┌─ Entries shown

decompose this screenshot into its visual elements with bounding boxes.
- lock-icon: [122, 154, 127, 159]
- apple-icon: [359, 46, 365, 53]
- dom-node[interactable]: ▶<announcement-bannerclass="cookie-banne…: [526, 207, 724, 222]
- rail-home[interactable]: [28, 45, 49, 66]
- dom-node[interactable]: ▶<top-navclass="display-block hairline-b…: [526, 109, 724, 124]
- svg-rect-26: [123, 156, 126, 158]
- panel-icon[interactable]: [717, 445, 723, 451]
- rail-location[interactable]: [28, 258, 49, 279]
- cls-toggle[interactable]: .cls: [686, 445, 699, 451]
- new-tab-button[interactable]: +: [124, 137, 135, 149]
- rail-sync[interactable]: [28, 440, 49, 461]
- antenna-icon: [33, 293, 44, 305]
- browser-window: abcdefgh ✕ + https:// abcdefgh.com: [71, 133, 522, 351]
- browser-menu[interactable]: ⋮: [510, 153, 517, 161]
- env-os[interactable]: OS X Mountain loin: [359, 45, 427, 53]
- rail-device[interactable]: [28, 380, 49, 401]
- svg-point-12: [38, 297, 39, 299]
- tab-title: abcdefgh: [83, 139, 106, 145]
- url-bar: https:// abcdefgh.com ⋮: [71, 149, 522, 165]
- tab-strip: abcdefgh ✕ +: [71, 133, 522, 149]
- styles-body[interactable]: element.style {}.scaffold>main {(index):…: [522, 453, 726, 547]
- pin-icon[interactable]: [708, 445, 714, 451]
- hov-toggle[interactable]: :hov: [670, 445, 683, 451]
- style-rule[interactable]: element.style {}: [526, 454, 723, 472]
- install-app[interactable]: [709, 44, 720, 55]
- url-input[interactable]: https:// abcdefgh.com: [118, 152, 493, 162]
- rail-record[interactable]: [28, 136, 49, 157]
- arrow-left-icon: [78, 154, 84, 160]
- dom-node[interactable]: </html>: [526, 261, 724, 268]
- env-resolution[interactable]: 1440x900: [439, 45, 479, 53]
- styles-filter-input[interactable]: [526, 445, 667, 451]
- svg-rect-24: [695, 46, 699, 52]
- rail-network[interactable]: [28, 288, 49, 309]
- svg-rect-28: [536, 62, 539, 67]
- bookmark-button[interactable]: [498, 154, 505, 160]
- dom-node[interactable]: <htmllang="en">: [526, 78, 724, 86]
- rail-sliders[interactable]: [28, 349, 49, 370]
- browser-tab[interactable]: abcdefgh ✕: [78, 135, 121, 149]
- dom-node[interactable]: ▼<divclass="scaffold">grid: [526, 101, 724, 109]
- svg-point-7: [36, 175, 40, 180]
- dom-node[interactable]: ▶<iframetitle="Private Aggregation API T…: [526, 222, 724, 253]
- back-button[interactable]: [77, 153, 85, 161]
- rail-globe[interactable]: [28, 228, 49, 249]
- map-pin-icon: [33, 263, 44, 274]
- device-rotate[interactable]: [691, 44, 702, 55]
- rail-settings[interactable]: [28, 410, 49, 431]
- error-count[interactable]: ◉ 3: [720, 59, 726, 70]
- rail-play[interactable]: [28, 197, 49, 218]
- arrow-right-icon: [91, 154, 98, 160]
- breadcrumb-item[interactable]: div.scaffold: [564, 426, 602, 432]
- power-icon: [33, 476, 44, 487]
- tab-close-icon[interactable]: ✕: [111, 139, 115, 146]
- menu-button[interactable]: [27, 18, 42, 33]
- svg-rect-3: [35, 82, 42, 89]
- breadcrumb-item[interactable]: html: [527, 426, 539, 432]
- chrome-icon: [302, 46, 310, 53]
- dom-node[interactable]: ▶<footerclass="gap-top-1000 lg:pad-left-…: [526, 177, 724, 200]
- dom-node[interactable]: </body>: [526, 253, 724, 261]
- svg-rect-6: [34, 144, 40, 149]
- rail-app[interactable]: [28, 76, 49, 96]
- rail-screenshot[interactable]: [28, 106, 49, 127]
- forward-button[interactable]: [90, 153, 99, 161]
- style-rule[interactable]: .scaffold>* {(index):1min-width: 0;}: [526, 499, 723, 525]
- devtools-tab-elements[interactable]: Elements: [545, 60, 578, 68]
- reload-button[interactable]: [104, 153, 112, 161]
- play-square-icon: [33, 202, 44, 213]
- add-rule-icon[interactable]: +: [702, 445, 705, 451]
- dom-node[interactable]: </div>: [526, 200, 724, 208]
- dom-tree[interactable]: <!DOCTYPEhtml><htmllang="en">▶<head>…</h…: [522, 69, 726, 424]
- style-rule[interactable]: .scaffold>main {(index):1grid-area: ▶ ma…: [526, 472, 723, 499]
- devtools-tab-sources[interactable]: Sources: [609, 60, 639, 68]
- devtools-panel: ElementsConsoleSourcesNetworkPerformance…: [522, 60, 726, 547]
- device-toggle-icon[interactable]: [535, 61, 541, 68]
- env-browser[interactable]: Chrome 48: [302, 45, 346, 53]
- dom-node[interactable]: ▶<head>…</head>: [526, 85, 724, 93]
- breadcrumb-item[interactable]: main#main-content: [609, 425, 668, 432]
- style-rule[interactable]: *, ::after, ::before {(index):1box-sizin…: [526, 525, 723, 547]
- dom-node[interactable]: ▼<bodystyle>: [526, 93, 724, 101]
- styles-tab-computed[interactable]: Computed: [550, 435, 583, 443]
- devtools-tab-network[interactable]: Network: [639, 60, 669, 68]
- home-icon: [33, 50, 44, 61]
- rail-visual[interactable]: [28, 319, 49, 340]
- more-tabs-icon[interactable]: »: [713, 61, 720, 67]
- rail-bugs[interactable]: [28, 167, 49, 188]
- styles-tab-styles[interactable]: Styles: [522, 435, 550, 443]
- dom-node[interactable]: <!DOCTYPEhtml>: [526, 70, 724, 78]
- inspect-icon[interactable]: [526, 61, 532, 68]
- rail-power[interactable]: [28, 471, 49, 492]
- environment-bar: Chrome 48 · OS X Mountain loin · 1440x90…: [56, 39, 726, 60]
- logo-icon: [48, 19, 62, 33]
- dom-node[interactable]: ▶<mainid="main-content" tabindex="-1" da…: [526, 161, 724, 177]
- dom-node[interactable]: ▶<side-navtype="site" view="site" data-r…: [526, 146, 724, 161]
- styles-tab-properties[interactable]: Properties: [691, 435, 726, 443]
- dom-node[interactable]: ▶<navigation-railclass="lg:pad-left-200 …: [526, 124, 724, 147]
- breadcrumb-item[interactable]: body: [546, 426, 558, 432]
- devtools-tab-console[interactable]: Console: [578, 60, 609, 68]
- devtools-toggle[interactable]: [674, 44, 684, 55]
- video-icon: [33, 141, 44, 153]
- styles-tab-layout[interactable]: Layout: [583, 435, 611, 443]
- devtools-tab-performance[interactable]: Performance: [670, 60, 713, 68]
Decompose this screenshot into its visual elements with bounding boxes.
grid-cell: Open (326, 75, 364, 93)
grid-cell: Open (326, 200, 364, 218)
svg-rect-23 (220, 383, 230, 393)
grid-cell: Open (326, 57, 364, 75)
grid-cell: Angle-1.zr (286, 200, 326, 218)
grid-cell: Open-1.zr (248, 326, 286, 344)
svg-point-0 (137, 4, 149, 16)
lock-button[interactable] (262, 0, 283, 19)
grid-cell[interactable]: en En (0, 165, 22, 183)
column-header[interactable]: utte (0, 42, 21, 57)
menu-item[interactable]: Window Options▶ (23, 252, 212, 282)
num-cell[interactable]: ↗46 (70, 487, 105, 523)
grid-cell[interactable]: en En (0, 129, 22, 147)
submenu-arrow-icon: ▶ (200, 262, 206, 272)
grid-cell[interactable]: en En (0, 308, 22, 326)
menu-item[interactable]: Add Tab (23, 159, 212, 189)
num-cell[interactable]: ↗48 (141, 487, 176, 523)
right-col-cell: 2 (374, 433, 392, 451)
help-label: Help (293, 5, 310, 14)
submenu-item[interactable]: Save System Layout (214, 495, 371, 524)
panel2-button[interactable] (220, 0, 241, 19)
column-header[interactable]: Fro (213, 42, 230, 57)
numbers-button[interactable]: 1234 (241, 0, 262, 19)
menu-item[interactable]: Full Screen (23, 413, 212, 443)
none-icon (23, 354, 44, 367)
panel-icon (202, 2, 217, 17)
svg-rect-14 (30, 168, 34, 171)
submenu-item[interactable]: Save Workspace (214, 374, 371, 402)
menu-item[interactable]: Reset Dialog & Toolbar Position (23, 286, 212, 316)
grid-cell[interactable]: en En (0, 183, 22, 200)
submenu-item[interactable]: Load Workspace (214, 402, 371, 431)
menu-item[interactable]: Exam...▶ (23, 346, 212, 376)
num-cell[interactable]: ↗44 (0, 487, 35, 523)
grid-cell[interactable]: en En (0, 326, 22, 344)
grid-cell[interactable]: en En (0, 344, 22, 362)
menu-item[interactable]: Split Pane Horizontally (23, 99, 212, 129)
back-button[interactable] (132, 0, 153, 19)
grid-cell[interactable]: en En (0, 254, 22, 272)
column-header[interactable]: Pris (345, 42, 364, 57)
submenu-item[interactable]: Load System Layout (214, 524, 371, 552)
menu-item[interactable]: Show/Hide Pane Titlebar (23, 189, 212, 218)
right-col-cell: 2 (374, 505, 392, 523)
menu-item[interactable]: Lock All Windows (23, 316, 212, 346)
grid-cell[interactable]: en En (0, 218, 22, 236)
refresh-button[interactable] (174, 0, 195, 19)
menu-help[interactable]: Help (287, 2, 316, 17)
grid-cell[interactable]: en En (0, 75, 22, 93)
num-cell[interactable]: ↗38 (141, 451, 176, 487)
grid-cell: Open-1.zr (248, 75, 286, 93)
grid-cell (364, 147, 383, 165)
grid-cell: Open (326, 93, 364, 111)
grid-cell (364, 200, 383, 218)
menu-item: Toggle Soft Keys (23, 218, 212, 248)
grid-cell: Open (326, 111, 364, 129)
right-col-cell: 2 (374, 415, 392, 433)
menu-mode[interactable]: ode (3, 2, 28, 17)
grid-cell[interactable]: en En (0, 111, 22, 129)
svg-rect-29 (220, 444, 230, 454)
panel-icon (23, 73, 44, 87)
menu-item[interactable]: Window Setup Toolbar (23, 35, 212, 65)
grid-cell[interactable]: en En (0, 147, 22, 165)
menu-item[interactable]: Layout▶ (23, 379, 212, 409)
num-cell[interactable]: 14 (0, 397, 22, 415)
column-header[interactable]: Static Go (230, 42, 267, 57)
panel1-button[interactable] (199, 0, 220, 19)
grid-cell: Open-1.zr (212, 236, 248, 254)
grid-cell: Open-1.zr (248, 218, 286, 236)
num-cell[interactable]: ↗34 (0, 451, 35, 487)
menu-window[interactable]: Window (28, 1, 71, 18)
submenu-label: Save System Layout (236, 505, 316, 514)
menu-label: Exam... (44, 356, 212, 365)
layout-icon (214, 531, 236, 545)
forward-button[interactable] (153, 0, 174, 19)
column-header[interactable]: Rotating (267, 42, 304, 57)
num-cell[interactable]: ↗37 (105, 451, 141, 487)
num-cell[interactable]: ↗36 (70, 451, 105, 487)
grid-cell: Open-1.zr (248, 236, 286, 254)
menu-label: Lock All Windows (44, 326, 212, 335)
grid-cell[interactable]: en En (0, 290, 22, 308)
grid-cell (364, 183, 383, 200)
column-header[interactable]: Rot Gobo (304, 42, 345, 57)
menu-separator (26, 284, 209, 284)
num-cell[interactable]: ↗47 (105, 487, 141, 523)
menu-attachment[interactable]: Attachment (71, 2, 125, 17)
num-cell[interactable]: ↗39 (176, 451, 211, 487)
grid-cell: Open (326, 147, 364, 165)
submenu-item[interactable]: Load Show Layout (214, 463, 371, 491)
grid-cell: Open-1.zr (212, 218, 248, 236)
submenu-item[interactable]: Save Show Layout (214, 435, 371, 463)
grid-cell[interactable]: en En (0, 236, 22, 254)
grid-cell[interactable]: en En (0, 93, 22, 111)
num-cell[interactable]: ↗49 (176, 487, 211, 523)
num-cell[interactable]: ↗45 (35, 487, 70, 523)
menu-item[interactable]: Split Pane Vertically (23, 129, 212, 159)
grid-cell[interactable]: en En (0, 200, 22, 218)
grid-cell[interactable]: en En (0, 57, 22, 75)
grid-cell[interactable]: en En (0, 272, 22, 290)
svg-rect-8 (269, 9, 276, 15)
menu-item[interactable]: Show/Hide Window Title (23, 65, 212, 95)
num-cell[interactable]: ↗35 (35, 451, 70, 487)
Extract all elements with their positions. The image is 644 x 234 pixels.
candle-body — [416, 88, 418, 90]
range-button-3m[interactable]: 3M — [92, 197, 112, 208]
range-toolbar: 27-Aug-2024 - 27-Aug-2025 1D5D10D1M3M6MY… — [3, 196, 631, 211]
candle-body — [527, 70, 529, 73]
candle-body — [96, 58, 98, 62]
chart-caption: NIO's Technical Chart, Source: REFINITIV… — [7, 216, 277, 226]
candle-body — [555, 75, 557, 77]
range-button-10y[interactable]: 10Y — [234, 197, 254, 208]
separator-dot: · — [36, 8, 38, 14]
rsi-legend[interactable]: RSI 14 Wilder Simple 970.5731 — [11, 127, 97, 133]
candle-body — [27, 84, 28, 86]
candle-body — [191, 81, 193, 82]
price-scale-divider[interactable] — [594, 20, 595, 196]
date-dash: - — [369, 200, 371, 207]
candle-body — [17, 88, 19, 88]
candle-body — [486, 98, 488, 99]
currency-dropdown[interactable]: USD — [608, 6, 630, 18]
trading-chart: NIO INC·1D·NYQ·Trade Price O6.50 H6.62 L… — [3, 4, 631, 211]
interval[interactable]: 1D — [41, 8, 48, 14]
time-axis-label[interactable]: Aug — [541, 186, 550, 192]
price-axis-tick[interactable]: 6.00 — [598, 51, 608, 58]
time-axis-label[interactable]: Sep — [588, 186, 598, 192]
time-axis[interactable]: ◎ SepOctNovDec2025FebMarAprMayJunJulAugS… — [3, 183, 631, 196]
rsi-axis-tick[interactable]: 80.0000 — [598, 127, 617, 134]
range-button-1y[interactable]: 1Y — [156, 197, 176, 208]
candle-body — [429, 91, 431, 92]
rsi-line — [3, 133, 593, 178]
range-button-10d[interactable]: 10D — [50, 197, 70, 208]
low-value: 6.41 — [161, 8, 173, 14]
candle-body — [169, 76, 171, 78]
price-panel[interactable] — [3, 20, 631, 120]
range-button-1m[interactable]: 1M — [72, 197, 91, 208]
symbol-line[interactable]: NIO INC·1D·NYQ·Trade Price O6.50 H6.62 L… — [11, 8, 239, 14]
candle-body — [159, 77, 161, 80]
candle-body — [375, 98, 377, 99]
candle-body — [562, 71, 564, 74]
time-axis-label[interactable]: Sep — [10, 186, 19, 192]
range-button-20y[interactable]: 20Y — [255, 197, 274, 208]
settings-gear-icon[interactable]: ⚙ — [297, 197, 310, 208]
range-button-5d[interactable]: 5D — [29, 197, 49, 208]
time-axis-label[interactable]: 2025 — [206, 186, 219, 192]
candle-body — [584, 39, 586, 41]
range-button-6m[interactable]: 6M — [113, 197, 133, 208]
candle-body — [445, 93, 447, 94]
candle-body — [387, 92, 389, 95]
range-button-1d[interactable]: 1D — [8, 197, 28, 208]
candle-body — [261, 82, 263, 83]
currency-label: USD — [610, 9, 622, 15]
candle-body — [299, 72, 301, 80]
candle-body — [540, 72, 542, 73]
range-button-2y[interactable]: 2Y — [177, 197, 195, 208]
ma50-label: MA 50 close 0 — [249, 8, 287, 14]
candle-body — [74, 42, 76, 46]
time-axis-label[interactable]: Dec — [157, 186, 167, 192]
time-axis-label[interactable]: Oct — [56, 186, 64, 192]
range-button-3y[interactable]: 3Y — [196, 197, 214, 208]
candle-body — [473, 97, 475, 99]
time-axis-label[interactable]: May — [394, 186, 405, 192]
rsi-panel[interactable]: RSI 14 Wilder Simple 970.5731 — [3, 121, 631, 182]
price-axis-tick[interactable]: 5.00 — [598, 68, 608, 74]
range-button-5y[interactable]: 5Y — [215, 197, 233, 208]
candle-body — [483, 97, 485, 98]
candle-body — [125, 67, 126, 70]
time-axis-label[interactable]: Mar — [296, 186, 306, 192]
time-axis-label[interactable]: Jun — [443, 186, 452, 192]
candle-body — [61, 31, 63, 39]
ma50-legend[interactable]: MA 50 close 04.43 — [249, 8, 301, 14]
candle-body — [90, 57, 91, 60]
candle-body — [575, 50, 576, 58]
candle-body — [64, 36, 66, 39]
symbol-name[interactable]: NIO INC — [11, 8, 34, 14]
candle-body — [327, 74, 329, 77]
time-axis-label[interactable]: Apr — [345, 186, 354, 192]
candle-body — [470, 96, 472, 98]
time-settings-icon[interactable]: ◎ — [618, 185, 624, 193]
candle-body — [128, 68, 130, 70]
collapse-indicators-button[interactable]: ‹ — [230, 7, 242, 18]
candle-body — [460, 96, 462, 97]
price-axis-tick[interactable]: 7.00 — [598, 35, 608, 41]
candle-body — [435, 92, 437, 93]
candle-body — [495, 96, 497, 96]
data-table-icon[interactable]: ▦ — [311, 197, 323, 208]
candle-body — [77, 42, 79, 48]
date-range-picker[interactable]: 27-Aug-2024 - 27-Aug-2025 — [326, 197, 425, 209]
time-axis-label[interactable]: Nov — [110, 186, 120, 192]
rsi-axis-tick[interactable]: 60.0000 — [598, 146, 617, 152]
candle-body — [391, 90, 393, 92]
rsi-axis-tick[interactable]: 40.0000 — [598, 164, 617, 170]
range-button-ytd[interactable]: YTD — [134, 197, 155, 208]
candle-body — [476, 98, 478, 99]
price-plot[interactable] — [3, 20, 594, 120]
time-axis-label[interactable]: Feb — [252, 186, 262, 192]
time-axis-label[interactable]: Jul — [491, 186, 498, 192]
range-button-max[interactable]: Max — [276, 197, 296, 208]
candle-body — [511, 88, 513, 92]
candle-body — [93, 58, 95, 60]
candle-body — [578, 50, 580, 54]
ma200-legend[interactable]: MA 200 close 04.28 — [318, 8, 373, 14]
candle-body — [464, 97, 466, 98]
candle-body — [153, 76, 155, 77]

└─

What is needed
Which lines above contain the word "separator"? Copy all of them.

Written solution
menu-separator (26, 284, 209, 284)
separator-dot: · — [36, 8, 38, 14]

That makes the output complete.